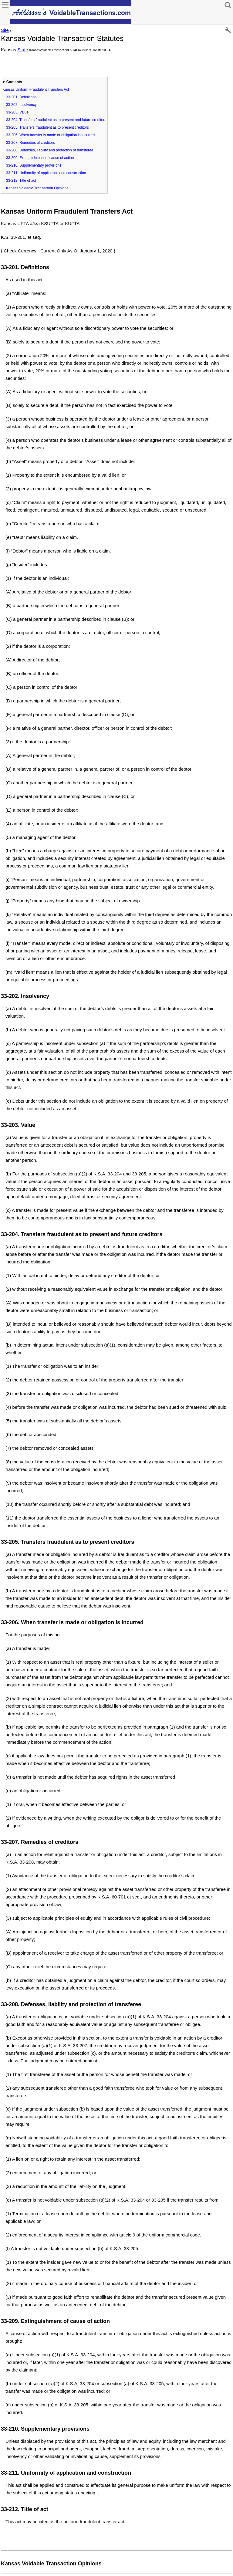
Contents (14, 82)
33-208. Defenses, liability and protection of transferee (49, 150)
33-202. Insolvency (21, 105)
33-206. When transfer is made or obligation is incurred (50, 135)
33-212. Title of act (21, 180)
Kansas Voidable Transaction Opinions (37, 188)
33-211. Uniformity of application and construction (46, 173)
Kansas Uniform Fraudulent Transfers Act (35, 89)
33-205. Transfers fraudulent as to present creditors (47, 127)
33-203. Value (17, 112)
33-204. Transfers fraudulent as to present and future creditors (56, 120)
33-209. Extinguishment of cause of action (40, 158)
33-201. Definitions (21, 97)
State (22, 49)
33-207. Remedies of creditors (30, 142)
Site (5, 30)
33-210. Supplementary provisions (33, 165)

****

WORK TO BE COMPLETED | Determine how many lines contain the string "Kansas" in the listing, and state that number by itself.

YOUR RESPONSE | 2